# What is the formula for finding all binary numbers below B with the number of bits == 1 staying constant?

Maybe better explained with an example:

Binary number B = 1100, every number less than B is 1010, 1001, 0110, 0101, 0011. (With 2 bits == 1)

So the total ways of expressing the number B and all numbers less than B that contains 2 bits == 1 is 6, or 3+2+1.

I suspect this is a Combinations problem, but my math skills are kind of rusty, and I cannot deduce a consistent formula for different binary numbers.

I have done my search on the web, but could not find anything that gave me an answer to this particular problem.

Let $F(x,y) = \sum_{n = 0}^\infty x^n y^{s_2(n)}$, where $s_2(n)$ is the number of 1s in $n$'s binary representation. Then $$F(x,y) = F(x^2, y) + xy F(x^2,y)$$ Hence $$F(x,y) = (1 + xy)F(x^2,y)$$ For a given $n$, we want to calculate the number of $n' \le n$ which have the same number of 1s in binary as $n$. So let $G(x,y)$ be the generating function where the coefficient of $x^n y^k$ is the number of integers less than or equal to $n$ with $k$ 1s in their binary representation. Then $$G(x,y) = (1 + x + x^2 + \cdots) F(x,y) \implies F(x,y) = (1-x)G(x,y)$$ Hence \begin{align*} (1-x)G(x,y) &= (1 + xy)(1 - x^2)G(x^2,y) \\ G(x,y) &= (1 + xy)(1 + x) G(x^2,y) \end{align*}

The problem amounts to extracting the coefficients of the generating function $G(x,y)$. One can write an algorithm to do this, but an exact formula is probably not going to easy.
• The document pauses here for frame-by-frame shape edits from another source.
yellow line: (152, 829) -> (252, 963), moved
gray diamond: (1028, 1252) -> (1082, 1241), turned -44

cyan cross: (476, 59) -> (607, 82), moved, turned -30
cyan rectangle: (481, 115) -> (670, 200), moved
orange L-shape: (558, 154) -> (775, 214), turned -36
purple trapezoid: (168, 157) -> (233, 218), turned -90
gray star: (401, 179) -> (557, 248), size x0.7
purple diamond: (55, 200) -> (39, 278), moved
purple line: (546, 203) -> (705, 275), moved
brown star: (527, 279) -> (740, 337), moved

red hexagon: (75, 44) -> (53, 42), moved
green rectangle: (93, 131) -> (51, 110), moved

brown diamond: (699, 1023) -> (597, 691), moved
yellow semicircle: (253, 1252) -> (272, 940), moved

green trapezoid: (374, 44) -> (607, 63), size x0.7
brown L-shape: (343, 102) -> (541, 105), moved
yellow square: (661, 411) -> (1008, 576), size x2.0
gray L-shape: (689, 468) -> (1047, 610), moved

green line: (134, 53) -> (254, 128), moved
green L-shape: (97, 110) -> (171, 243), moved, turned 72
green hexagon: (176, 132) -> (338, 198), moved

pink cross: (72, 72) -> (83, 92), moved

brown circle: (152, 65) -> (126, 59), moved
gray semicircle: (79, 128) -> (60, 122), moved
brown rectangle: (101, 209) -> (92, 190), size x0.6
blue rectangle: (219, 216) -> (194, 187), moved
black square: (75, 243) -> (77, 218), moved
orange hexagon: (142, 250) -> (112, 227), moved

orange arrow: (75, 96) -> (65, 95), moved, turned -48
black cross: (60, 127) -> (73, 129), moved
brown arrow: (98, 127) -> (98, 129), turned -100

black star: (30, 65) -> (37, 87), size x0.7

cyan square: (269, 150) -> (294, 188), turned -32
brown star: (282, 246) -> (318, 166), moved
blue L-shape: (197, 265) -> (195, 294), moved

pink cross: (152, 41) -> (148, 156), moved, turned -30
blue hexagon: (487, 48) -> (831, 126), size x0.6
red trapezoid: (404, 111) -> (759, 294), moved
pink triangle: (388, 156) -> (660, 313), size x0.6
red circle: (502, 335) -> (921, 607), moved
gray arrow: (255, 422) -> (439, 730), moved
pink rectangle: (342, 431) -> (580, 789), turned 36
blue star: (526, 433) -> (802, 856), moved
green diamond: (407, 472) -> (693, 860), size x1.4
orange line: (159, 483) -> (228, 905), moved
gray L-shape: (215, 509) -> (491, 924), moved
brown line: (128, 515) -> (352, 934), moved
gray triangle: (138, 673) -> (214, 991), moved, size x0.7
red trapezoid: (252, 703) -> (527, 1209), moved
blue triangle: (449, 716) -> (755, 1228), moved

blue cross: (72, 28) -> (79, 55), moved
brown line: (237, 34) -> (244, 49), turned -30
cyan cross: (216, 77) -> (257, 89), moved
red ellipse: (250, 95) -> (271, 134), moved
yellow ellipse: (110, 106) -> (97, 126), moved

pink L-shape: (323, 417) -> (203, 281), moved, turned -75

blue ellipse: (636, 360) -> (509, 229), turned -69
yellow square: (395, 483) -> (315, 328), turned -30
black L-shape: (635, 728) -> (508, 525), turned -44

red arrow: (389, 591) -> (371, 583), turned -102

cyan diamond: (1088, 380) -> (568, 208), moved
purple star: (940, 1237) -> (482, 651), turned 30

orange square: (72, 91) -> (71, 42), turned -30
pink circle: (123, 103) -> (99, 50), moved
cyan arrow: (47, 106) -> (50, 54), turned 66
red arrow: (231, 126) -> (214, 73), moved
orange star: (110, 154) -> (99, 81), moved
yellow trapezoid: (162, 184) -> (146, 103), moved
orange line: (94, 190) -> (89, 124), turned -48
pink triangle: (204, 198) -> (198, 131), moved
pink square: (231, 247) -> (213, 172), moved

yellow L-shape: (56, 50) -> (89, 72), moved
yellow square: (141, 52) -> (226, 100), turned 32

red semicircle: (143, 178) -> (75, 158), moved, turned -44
If $B$ is not of the form $2^k-1$, so the largest number with $k$ bits, it is easier to split the problem into two. Find $k$, the largest number such that $2^k-1 \lt B$. Let $n$ be the number of bits you want. Then up to $2^k-1$ there are $k \choose n$ such numbers. In the range $[2^k,B]$ you have to have the leading bit a $1$, so can choose $n-1$ more bits. It is the same as the number of numbers with $n-1$ bits in the range $[0,B-2k]$, which gives a recursive algorithm:

function nums(B,n): returns the number of numbers less than or equal to $B$ with $n$ bits in base 2

$k=\lfloor \log_2 (B+1) \rfloor$: let $k$ be the largest number such that $2^k-1 \le B$

if $B=2^k-1$: return $k \choose n$
else: return ${k \choose n} + \text{nums}(B-2^k,n-1)$

• Thanks for the quick answer! I do not understand the language of the algorithm. I wrote a recursive C function to find the actual binary numbers, and can get the number of possible binary numbers that way by simple counting. Not very elegant, so I hoped there was a simple formula taking into account the size of the number and the bits == 1 involved. Commented Sep 27, 2013 at 20:07
• It is pseudocode, but should be easy to translate to C. I think I improved the formatting-it is hard to get the spacing to stay as you want. It is implementing what I describe above-do you understand the $2^k-1$ case first? Commented Sep 27, 2013 at 20:19
• I suppose you mean B can not be a binary number with 1s only (no zeroes) The binary numbers I use will always contain at least one 0 and at least one 1. Commented Sep 27, 2013 at 20:29
• Sure, it could have all 1s. The reason the $2^k-1$ case is easy is because you have all strings of length $k$ available. You then just need to pick any $n$ positions to put 1s in. The hard part is if $B$ is not of that form, some of the numbers with $n$ 1 bits will be larger than $B$. The else case takes care of that. The first part is all the bit strings of length k, and the second part is the strings of length k+1 starting with 1 and having the rest of the n-1 1's in positions so the total is less than $B$ Commented Sep 27, 2013 at 21:07

Short version: if the number $n$ has $1$s in bit positions $\{i_1,i_2,\dots,i_k\}$ (where we count from the right starting with bit position $1$) then the number of binary numbers that are less than $n$ and have exactly $k$ $1$s is $$\binom{i_k-1}{k} + \binom{i_{k-1}-1}{k-1} + \dots + \binom{i_1-1}{1} .$$ In your example you have $k=2$, bit positions $\{3,4\}$ so the number is $\binom{3}{2}+\binom{2}{1}=5$.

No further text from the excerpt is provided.